*The input*:
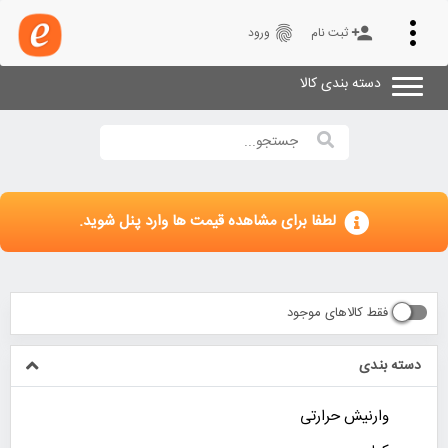
Toggle
fingerprint
person_add
ثبت نام
ورود
navigation
دسته بندی کالا
لطفا برای مشاهده قیمت ها وارد پنل شوید.
فقط کالاهای موجود
دسته بندی
وارنیش حرارتی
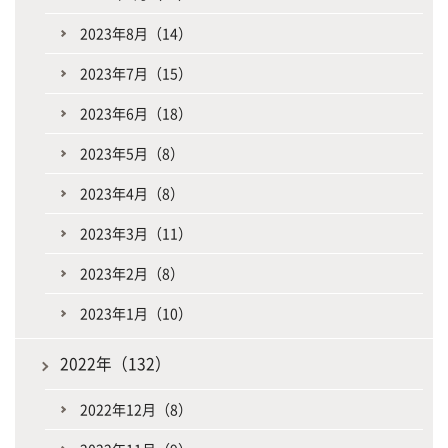
2023年8月（14）
2023年7月（15）
2023年6月（18）
2023年5月（8）
2023年4月（8）
2023年3月（11）
2023年2月（8）
2023年1月（10）
2022年（132）
2022年12月（8）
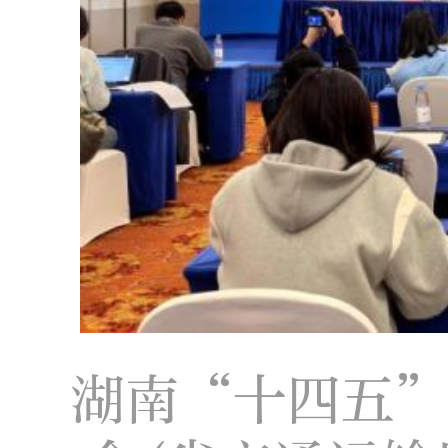
湖南“十四五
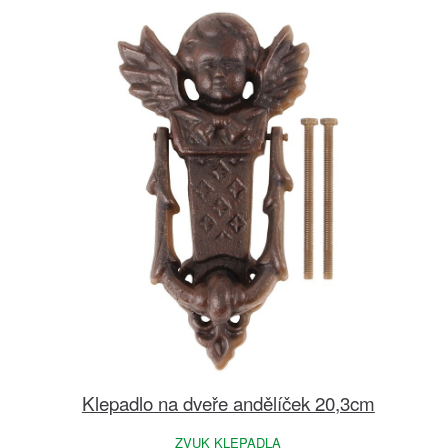
Klepadlo na dveře andělíček 20,3cm
ZVUK KLEPADLA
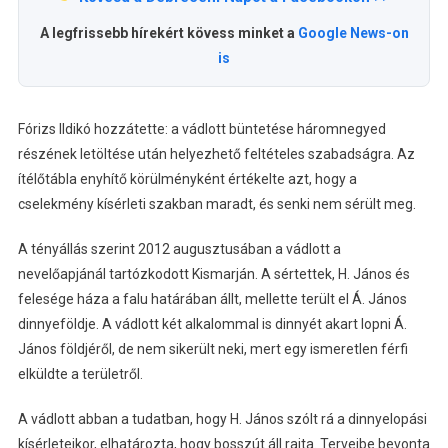
A legfrissebb hírekért kövess minket a
Google News-on
is
Fórizs Ildikó hozzátette: a vádlott büntetése háromnegyed
részének letöltése után helyezhető feltételes szabadságra. Az
ítélőtábla enyhítő körülményként értékelte azt, hogy a
cselekmény kísérleti szakban maradt, és senki nem sérült meg.
A tényállás szerint 2012 augusztusában a vádlott a
nevelőapjánál tartózkodott Kismarján. A sértettek, H. János és
felesége háza a falu határában állt, mellette terült el Á. János
dinnyeföldje. A vádlott két alkalommal is dinnyét akart lopni Á.
János földjéről, de nem sikerült neki, mert egy ismeretlen férfi
elküldte a területről.
A vádlott abban a tudatban, hogy H. János szólt rá a dinnyelopási
kísérleteikor, elhatározta, hogy bosszút áll rajta. Terveibe bevonta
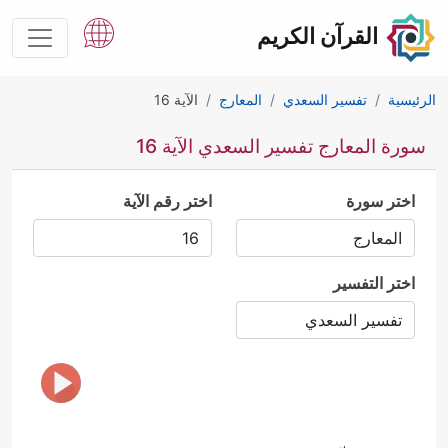
القرآن الكريم
الرئيسية
تفسير السعدي
المعارج
الآية 16
سورة المعارج تفسير السعدي الآية 16
اختر سورة
اختر رقم الآية
اختر التفسير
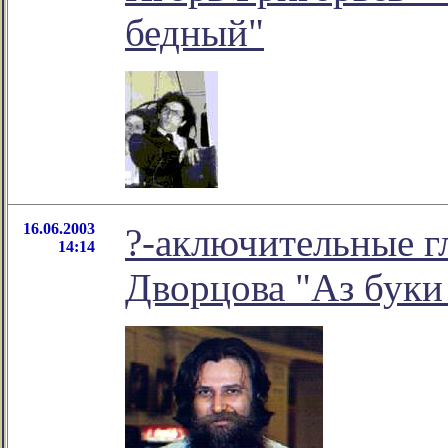
бедный"
16.06.2003
?-аключительные г
14:14
Дворцова "Аз буки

*What is expected*: Extract, word for word, each line from the top of the data down to and including the line with "A tényállás szerint"; skip the pictures.

*Result of this exercise*:
Toggle
fingerprint
person_add
ثبت نام
ورود
navigation
دسته بندی کالا
لطفا برای مشاهده قیمت ها وارد پنل شوید.
فقط کالاهای موجود
دسته بندی
وارنیش حرارتی
2023年8月（14）
2023年7月（15）
2023年6月（18）
2023年5月（8）
2023年4月（8）
2023年3月（11）
2023年2月（8）
2023年1月（10）
2022年（132）
2022年12月（8）
湖南“十四五
Klepadlo na dveře andělíček 20,3cm
ZVUK KLEPADLA
A legfrissebb hírekért kövess minket a
Google News-on
is
Fórizs Ildikó hozzátette: a vádlott büntetése háromnegyed
részének letöltése után helyezhető feltételes szabadságra. Az
ítélőtábla enyhítő körülményként értékelte azt, hogy a
cselekmény kísérleti szakban maradt, és senki nem sérült meg.
A tényállás szerint 2012 augusztusában a vádlott a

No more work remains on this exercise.